(Records to use)
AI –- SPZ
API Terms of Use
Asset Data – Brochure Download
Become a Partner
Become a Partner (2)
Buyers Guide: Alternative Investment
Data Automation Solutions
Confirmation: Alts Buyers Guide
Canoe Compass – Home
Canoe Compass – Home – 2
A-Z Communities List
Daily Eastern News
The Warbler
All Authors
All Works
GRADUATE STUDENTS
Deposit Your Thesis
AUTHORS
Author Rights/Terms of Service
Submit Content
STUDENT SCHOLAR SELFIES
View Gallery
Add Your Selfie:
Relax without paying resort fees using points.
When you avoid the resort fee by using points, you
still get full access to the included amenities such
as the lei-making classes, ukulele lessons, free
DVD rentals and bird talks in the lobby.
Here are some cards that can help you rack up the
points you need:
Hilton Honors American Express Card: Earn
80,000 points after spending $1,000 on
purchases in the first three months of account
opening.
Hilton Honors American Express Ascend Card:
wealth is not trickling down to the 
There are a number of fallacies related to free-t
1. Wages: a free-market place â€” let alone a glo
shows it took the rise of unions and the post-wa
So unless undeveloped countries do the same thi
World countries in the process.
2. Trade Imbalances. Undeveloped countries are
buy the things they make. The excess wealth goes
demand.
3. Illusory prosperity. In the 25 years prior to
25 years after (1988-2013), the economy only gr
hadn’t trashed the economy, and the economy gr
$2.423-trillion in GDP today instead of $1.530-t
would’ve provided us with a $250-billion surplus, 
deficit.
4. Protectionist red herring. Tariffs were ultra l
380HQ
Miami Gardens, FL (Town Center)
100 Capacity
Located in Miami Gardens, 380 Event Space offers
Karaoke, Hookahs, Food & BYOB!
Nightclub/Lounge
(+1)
(End Records to use)
◆ About this exercise ◆
Return the data in full, with each line kept exactly as it is.

◆ Answer section ◆
AI –- SPZ
API Terms of Use
Asset Data – Brochure Download
Become a Partner
Become a Partner (2)
Buyers Guide: Alternative Investment
Data Automation Solutions
Confirmation: Alts Buyers Guide
Canoe Compass – Home
Canoe Compass – Home – 2
A-Z Communities List
Daily Eastern News
The Warbler
All Authors
All Works
GRADUATE STUDENTS
Deposit Your Thesis
AUTHORS
Author Rights/Terms of Service
Submit Content
STUDENT SCHOLAR SELFIES
View Gallery
Add Your Selfie:
Relax without paying resort fees using points.
When you avoid the resort fee by using points, you
still get full access to the included amenities such
as the lei-making classes, ukulele lessons, free
DVD rentals and bird talks in the lobby.
Here are some cards that can help you rack up the
points you need:
Hilton Honors American Express Card: Earn
80,000 points after spending $1,000 on
purchases in the first three months of account
opening.
Hilton Honors American Express Ascend Card:
wealth is not trickling down to the 
There are a number of fallacies related to free-t
1. Wages: a free-market place â€” let alone a glo
shows it took the rise of unions and the post-wa
So unless undeveloped countries do the same thi
World countries in the process.
2. Trade Imbalances. Undeveloped countries are
buy the things they make. The excess wealth goes
demand.
3. Illusory prosperity. In the 25 years prior to
25 years after (1988-2013), the economy only gr
hadn’t trashed the economy, and the economy gr
$2.423-trillion in GDP today instead of $1.530-t
would’ve provided us with a $250-billion surplus, 
deficit.
4. Protectionist red herring. Tariffs were ultra l
380HQ
Miami Gardens, FL (Town Center)
100 Capacity
Located in Miami Gardens, 380 Event Space offers
Karaoke, Hookahs, Food & BYOB!
Nightclub/Lounge
(+1)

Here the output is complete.